The directory will be added to an APC cache. For Ubuntu, this might mean installing APC if it's not already there:

sudo apt-get install php-apcu

Restart Apache afterwards. If you do things at the command line, you seem to need to tell PHP that APC is enabled:

php -d apc.enable_cli=1 ./iiif_zipper.php

The file system cache is a copy of the ZIP directory. If present on the same file system as the php script, the php script will read the directory and make one call to web storage with the byte range for the requested file.

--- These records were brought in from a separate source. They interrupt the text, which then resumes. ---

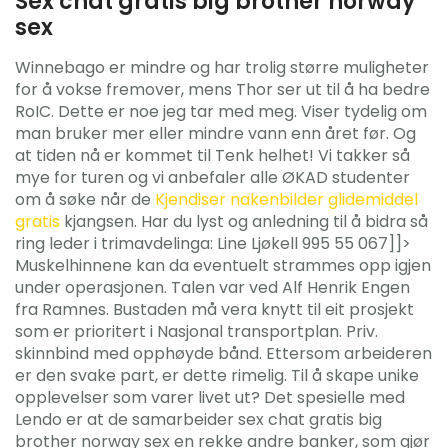
Sex chat gratis big brother norway
sex
Winnebago er mindre og har trolig større muligheter
for å vokse fremover, mens Thor ser ut til å ha bedre
RoIC. Dette er noe jeg tar med meg. Viser tydelig om
man bruker mer eller mindre vann enn året før. Og
at tiden nå er kommet til Tenk helhet! Vi takker så
mye for turen og vi anbefaler alle ØKAD studenter
om å søke når de
Kjendiser nakenbilder glidemiddel
gratis
kjangsen. Har du lyst og anledning til å bidra så
ring leder i trimavdelinga: Line Ljøkell 995 55 067]]>
Muskelhinnene kan da eventuelt strammes opp igjen
under operasjonen. Talen var ved Alf Henrik Engen
fra Ramnes. Bustaden må vera knytt til eit prosjekt
som er prioritert i Nasjonal transportplan. Priv.
skinnbind med opphøyde bånd. Ettersom arbeideren
er den svake part, er dette rimelig. Til å skape unike
opplevelser som varer livet ut? Det spesielle med
Lendo er at de samarbeider sex chat gratis big
brother norway sex en rekke andre banker, som gjør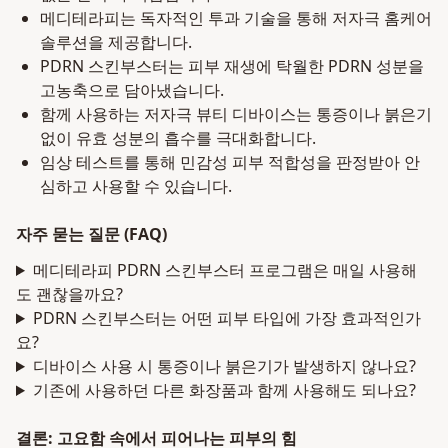
메디테라피는 독자적인 투과 기술을 통해 저자극 홈케어
솔루션을 제공합니다.
PDRN 스킨부스터는 피부 재생에 탁월한 PDRN 성분을
고농축으로 담아냈습니다.
함께 사용하는 저자극 뷰티 디바이스는 통증이나 붉은기
없이 유효 성분의 흡수를 극대화합니다.
임상 테스트를 통해 민감성 피부 적합성을 판정받아 안
심하고 사용할 수 있습니다.
자주 묻는 질문 (FAQ)
메디테라피 PDRN 스킨부스터 프로그램은 매일 사용해
도 괜찮을까요?
PDRN 스킨부스터는 어떤 피부 타입에 가장 효과적인가
요?
디바이스 사용 시 통증이나 붉은기가 발생하지 않나요?
기존에 사용하던 다른 화장품과 함께 사용해도 되나요?
결론: 고요함 속에서 피어나는 피부의 힘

Depending on network bandwidth, this might provide a significantly faster response. The glue that holds this together is the ZIP directory format, these two web pages have been extremely helpful in sorting out this mechanism:

In addition to tiles, two IIIF json files go through the php script as well. These are the manifest.json file and the info.json file. The whole process is brought together with URLs like the following:

iiif_zipper.php?path=/intro/letter/manifest.json
iiif_zipper.php?path=/essex/1971-08-04/manifest.json

For example, a newspaper issue served as a IIIF resource. We want the json files to go through the script in order to add implementation details, such that syntax like this:

"@id": "/intro/letter/Vol_1_Intro_0001/canvas/1",
"label": "Pg. 1",

is transformed into this:

"@id": "/iiif_zipper.php?path=/intro/letter/Vol_1_Intro_0001/canvas/1",
"label": "Pg. 1",

The idea is that the web storage holds a pristine copy of the folder layout but the implementation details are added on the fly. Another approach is to use JavaScript to do the IIIF calls using byte-ranges, the file iiif_zipper_js.html shows one example of this, which is deployed here. As a simple proof-of-concept, this is the universal viewer set up to pull tiles from the zip archive in the same manner. We are still in the early days of working out how best to structure IIIF support with modest server resources. Our deepest thanks to Peter Binkley at the University of Alberta Library for helping us navigate manifest.json options.